GOAL OF THE EXERCISE - Among the records below, which lines contain the string "Euroopa"? Report them.

━━━━━ INPUT DATA ━━━━━

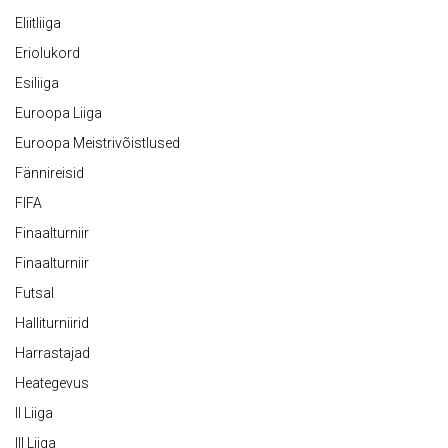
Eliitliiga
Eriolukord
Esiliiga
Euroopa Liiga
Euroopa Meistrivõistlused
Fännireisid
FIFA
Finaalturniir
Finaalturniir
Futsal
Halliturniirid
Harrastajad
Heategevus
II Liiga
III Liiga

━━━━━
━━━━━ INPUT DATA ━━━━━

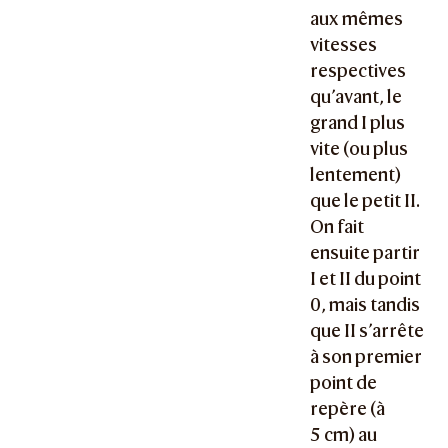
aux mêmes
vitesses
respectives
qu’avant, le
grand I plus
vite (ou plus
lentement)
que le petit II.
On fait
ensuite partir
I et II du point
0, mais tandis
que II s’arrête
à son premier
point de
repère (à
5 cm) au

━━━━━

RESULT BELOW -
Euroopa Liiga
Euroopa Meistrivõistlused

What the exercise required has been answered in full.